As you can see, the building substance falls into increasing disrepair. All over the house there are holes in the floors or in the ceilings. Due to moisture, mold has penetrated the walls by now. This structure is under monumental protection but nevertheless, it's rotting away. The costs for maintenance are probably simply way too high. Maybe this forced the owner into bankruptcy and the whole compound along with the valuables are now belonging to the bank. This would at least explain why everything was left behind.


Trophy Hunter #21 Big Game

After a long exploration, we left the historical manor. We have locked the window behind us again, so nature can't creep in and accelerate the decay even more. For us, this was the successful conclusion of an epic adventure. Although this place left us pondering again. The fact, that such time capsules exist is still a mystery to us. Who was living here until a few years ago? And what happened to the family? This hobby is always taking us to the most fascinating places.

If you want to see more of this crazy place, you can do it right now. We have produced a documentary about this exploration:


----------



## HughieD (Sep 17, 2019)

You really do find the most amazing places and write the best reports...


----------



## Dirus_Strictus (Sep 18, 2019)

Very sadly I have been in a position to meet people who walked away from Continental properties like this, with a suitcase and the clothes on their backs. Better poverty than death in a Communist prison - as the Czech regime closed in on the countries Intellectuals, or the Poles who escaped the Nazis persecutions and then the Soviet houndings after WW2. The Poles worked in our local pits as did a some of the Czech menfolk and a number of both nationalities lived in the area I grew up in.

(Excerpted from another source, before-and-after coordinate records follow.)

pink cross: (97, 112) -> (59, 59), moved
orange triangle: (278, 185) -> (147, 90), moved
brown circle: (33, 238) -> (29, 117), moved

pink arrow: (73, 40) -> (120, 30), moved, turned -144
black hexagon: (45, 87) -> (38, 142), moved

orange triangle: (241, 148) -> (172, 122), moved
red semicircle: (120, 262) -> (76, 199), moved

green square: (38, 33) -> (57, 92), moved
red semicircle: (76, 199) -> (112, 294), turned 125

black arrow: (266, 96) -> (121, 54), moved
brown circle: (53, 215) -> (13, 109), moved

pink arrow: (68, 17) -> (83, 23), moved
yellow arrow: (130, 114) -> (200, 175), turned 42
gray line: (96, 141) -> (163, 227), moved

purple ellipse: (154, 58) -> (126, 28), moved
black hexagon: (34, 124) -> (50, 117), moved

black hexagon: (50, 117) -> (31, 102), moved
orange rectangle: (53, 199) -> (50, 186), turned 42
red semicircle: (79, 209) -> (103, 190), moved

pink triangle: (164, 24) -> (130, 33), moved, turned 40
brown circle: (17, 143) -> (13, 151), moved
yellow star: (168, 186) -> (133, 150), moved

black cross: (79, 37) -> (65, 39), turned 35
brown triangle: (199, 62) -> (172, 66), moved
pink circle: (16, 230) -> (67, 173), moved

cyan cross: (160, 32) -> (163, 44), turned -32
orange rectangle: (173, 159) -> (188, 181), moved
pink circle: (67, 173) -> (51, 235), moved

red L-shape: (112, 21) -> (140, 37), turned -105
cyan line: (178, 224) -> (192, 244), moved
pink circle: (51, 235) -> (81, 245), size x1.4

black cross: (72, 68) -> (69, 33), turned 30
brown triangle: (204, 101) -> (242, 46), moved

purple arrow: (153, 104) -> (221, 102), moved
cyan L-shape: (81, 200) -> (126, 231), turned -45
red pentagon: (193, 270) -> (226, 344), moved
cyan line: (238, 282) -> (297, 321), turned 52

As for the vehicle - The tyres are well inflated, and actually that amount of dirt and debris does not take long to accumulate in a dirty, draughty atmosphere. So I do wonder if it has nothing to do with the 'owners' of the residence, and maybe the local 'car thief' has hidden it away?


----------



## Sabtr (Sep 18, 2019)

Funny you should say that Dirus: I spotted other more recent things in there and was thinking it was stolen goods haha!

Some of the rooms have a wonderful '70s' colour to them. I'm unsure if it's the image processing or the actual rooms. I think the latter.
They were turbulent parts not that long ago and I do wonder if they fled.


----------